◆ Source material:
______

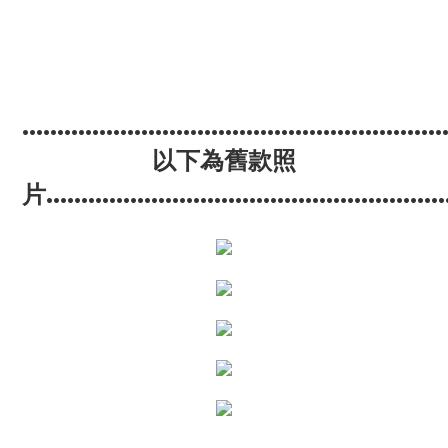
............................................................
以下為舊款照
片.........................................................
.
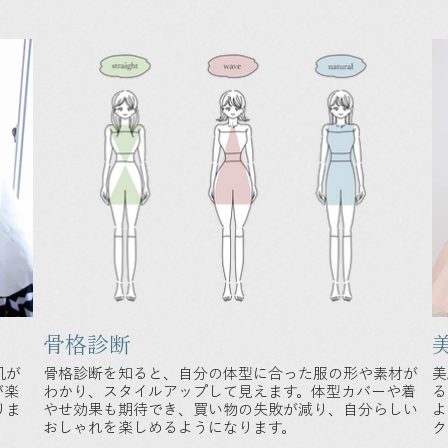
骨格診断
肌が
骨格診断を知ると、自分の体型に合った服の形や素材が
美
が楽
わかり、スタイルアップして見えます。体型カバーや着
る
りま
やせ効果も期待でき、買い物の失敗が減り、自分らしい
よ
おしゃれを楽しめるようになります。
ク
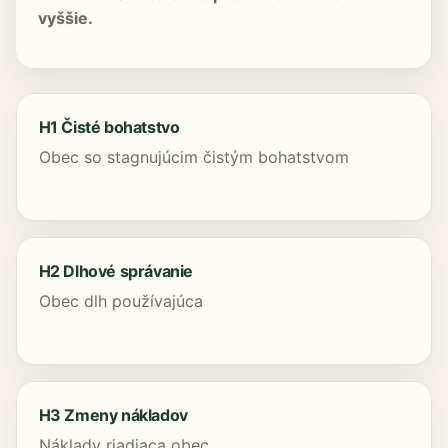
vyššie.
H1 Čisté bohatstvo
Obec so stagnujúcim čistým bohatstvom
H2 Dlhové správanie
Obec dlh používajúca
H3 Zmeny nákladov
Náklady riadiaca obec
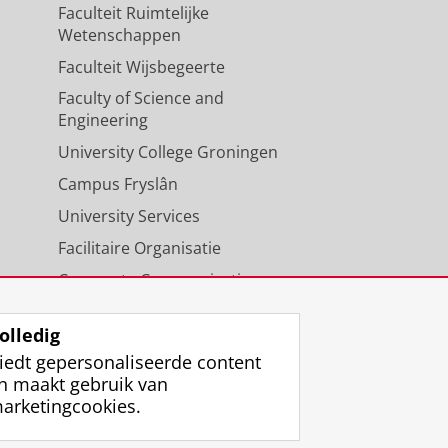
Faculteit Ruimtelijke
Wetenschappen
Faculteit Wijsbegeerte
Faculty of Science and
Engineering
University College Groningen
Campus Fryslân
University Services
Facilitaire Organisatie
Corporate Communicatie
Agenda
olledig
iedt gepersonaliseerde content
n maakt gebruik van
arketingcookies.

______

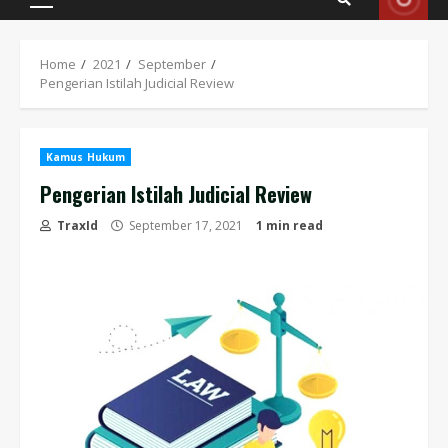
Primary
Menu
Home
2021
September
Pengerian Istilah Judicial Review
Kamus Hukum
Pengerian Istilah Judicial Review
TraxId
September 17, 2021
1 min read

______

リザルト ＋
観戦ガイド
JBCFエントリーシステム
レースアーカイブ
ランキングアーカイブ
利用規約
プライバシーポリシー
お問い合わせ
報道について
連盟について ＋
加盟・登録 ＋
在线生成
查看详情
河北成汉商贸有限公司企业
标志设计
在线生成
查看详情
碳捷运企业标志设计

______

◆ What needs to be done:
From the material above, copy every line where the word "University" is found.

◆ Exercise result:
University College Groningen
University Services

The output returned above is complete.